If you’re in the business of running a company, a large team, an acquisition, or a data center, check out this book. The full title is: The Logic of Failure: Recognizing and Avoiding Error in Complex Situations. It’s written by the German psychologist Dietrich Dorner.

The thesis: “…we have been turned loose in the industrial age equipped with the brain of prehistoric times.” Simply stated, most human beings are terrible at managing complex systems. Dorner’s students run a model of a small fictitious African village — changing variables like cattle stocks, food stores, arable land. Invariably the students kill off the entire “population” through their miss-planning

As it turns out, good managers of complex systems showed common approaches:

1) They started by laying out clear, measurable goals — they didn’t just jump in and start pulling levers. 2) Good managers acted “more complexly.” Their decisions took different aspects of the entire system into account, not just dominant factors. 3) They tested their hypotheses. The bad participants failed to do this. Instead of generating hypotheses, they generated “truths.” 4) The good participants asked more “why” questions. 5) They showed high capacity to tolerate uncertainty. They didn’t get caught up in the “methodism” of bad managers.

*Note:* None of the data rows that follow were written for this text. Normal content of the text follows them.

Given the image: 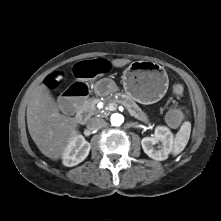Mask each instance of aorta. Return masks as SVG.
Wrapping results in <instances>:
<instances>
[{
  "instance_id": "762f6f07",
  "label": "aorta",
  "mask_w": 221,
  "mask_h": 221,
  "mask_svg": "<svg viewBox=\"0 0 221 221\" xmlns=\"http://www.w3.org/2000/svg\"><path fill=\"white\" fill-rule=\"evenodd\" d=\"M124 122L123 115L119 113H114L111 115V124L113 126H120Z\"/></svg>"
}]
</instances>
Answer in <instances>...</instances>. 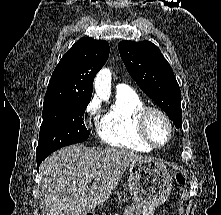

Dorner gives advice to managers of complex systems:

1) State goals clearly.
2) Establish priorities, but don’t cling to them.
3) Form a model of the system.
4) Gather information, but not too much.
5) Don’t excessively abstract.
6) Analyze errors and draw conclusions from them for reorganizing thinking and behavior.
7) Develop common sense.

It’s a rather technical read at times, but very instructive. Dorner’s lessons are all the more fascinating given the management of recent history (e.g., Iraq).